What to do
Please make an exact transcription of the records, keeping the pictures out of it.

The data START

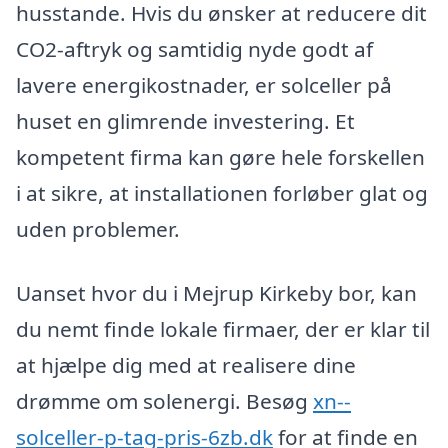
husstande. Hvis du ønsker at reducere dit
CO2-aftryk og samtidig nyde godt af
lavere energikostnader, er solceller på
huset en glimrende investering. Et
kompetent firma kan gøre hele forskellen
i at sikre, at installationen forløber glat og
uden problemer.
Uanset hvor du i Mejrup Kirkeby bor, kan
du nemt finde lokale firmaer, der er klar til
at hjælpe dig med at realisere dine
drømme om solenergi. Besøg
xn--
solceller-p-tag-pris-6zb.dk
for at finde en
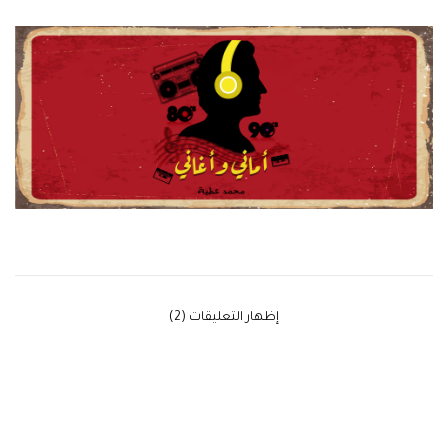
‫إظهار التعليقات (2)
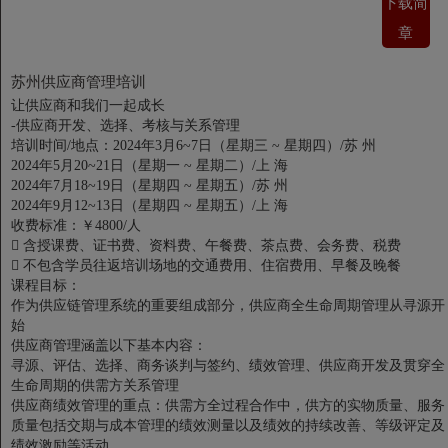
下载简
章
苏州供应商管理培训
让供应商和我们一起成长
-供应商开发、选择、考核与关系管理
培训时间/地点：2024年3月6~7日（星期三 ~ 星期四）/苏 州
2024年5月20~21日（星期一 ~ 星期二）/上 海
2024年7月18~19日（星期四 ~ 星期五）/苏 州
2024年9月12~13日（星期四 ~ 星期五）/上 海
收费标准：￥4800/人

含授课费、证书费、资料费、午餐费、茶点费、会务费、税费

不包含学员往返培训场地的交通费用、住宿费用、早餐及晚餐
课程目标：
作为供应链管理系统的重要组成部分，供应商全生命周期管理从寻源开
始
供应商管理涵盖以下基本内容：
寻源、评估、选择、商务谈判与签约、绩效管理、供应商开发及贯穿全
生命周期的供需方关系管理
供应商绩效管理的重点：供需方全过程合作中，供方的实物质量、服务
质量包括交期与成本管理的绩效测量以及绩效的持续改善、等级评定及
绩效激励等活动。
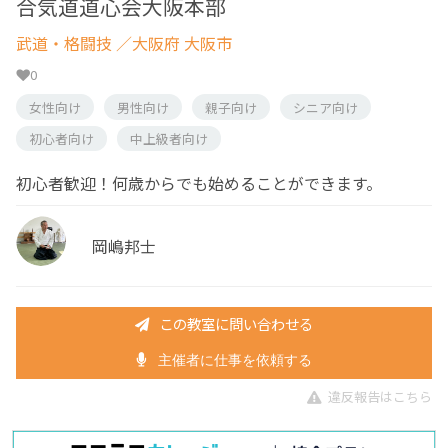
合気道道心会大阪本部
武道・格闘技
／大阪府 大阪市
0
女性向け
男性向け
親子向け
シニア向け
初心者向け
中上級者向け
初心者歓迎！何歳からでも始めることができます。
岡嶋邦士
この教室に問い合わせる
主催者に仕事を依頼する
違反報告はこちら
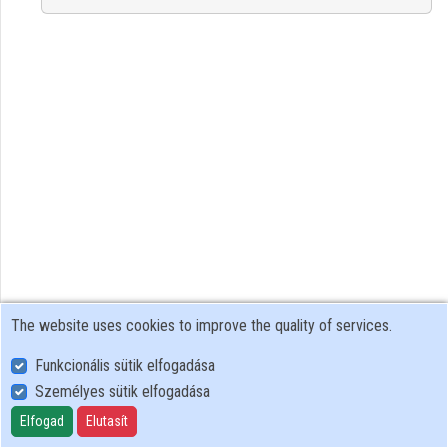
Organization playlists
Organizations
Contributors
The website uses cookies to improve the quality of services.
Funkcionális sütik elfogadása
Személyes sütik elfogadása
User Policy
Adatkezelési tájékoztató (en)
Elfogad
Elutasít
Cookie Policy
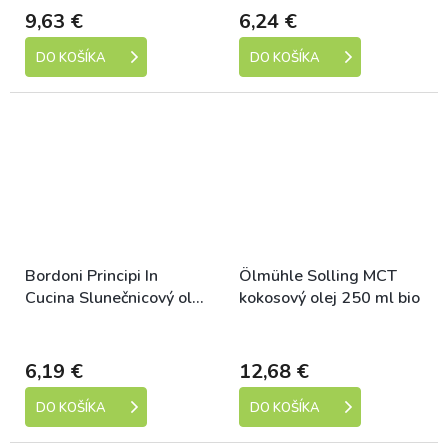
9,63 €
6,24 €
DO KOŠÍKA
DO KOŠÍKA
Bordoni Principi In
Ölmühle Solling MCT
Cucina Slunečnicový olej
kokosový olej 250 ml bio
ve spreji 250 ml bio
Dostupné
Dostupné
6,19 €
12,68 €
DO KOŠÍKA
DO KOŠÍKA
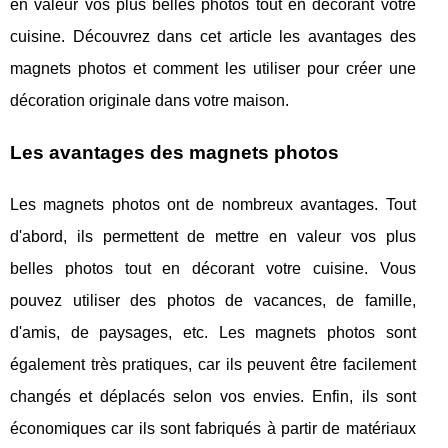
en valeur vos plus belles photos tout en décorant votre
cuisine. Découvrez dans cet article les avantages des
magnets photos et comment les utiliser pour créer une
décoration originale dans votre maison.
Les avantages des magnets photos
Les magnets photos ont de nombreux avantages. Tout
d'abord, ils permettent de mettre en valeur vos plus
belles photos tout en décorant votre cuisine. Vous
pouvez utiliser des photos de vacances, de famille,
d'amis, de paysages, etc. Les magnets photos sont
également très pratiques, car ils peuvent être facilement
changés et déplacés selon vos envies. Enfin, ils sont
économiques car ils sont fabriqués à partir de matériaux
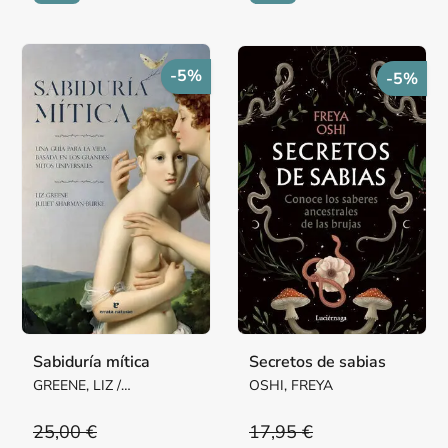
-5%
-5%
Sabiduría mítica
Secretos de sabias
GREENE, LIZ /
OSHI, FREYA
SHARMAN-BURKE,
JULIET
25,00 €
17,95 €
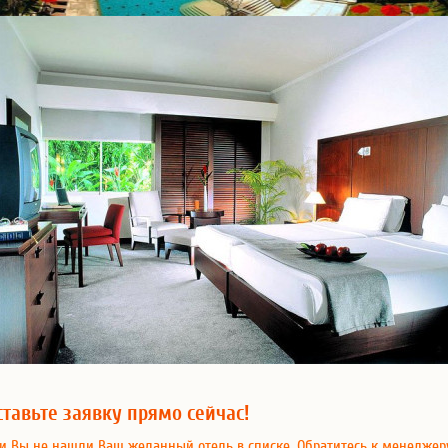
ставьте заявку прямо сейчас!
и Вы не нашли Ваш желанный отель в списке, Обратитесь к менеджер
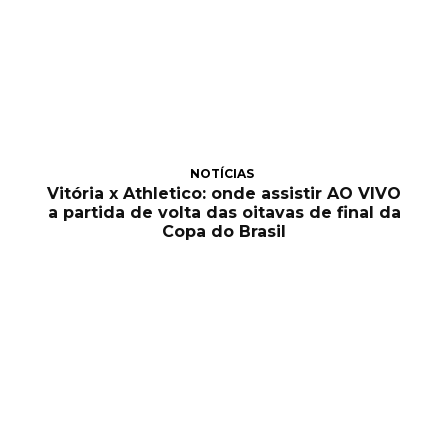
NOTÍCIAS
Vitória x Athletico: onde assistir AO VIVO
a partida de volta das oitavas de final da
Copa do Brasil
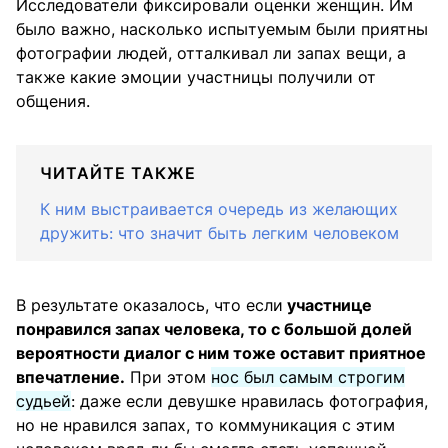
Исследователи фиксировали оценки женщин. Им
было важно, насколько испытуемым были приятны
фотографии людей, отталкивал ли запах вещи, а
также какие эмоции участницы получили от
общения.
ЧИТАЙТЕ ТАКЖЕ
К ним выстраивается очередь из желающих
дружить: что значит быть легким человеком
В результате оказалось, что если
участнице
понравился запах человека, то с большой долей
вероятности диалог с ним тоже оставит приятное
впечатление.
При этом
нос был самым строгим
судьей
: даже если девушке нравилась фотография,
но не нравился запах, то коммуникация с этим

The data END

Task answer
husstande. Hvis du ønsker at reducere dit
CO2-aftryk og samtidig nyde godt af
lavere energikostnader, er solceller på
huset en glimrende investering. Et
kompetent firma kan gøre hele forskellen
i at sikre, at installationen forløber glat og
uden problemer.
Uanset hvor du i Mejrup Kirkeby bor, kan
du nemt finde lokale firmaer, der er klar til
at hjælpe dig med at realisere dine
drømme om solenergi. Besøg
xn--
solceller-p-tag-pris-6zb.dk
for at finde en
‫إظهار التعليقات (2)
下载简
章
苏州供应商管理培训
让供应商和我们一起成长
-供应商开发、选择、考核与关系管理
培训时间/地点：2024年3月6~7日（星期三 ~ 星期四）/苏 州
2024年5月20~21日（星期一 ~ 星期二）/上 海
2024年7月18~19日（星期四 ~ 星期五）/苏 州
2024年9月12~13日（星期四 ~ 星期五）/上 海
收费标准：￥4800/人

含授课费、证书费、资料费、午餐费、茶点费、会务费、税费

不包含学员往返培训场地的交通费用、住宿费用、早餐及晚餐
课程目标：
作为供应链管理系统的重要组成部分，供应商全生命周期管理从寻源开
始
供应商管理涵盖以下基本内容：
寻源、评估、选择、商务谈判与签约、绩效管理、供应商开发及贯穿全
生命周期的供需方关系管理
供应商绩效管理的重点：供需方全过程合作中，供方的实物质量、服务
质量包括交期与成本管理的绩效测量以及绩效的持续改善、等级评定及
绩效激励等活动。
合気道道心会大阪本部
武道・格闘技
／大阪府 大阪市
0
女性向け
男性向け
親子向け
シニア向け
初心者向け
中上級者向け
初心者歓迎！何歳からでも始めることができます。
岡嶋邦士
この教室に問い合わせる
主催者に仕事を依頼する
違反報告はこちら
Organization playlists
Organizations
Contributors
The website uses cookies to improve the quality of services.
Funkcionális sütik elfogadása
Személyes sütik elfogadása
User Policy
Adatkezelési tájékoztató (en)
Elfogad
Elutasít
Cookie Policy
9,63 €
6,24 €
DO KOŠÍKA
DO KOŠÍKA
Bordoni Principi In
Ölmühle Solling MCT
Cucina Slunečnicový olej
kokosový olej 250 ml bio
ve spreji 250 ml bio
Dostupné
Dostupné
6,19 €
12,68 €
DO KOŠÍKA
DO KOŠÍKA
en valeur vos plus belles photos tout en décorant votre
cuisine. Découvrez dans cet article les avantages des
magnets photos et comment les utiliser pour créer une
décoration originale dans votre maison.
Les avantages des magnets photos
Les magnets photos ont de nombreux avantages. Tout
d'abord, ils permettent de mettre en valeur vos plus
belles photos tout en décorant votre cuisine. Vous
pouvez utiliser des photos de vacances, de famille,
d'amis, de paysages, etc. Les magnets photos sont
également très pratiques, car ils peuvent être facilement
changés et déplacés selon vos envies. Enfin, ils sont
économiques car ils sont fabriqués à partir de matériaux
-5%
-5%
Sabiduría mítica
Secretos de sabias
GREENE, LIZ /
OSHI, FREYA
SHARMAN-BURKE,
JULIET
25,00 €
17,95 €
ставьте заявку прямо сейчас!
и Вы не нашли Ваш желанный отель в списке, Обратитесь к менеджер
NOTÍCIAS
Vitória x Athletico: onde assistir AO VIVO
a partida de volta das oitavas de final da
Copa do Brasil
Исследователи фиксировали оценки женщин. Им
было важно, насколько испытуемым были приятны
фотографии людей, отталкивал ли запах вещи, а
также какие эмоции участницы получили от
общения.
ЧИТАЙТЕ ТАКЖЕ
К ним выстраивается очередь из желающих
дружить: что значит быть легким человеком
В результате оказалось, что если
участнице
понравился запах человека, то с большой долей
вероятности диалог с ним тоже оставит приятное
впечатление.
При этом
нос был самым строгим
судьей
: даже если девушке нравилась фотография,
но не нравился запах, то коммуникация с этим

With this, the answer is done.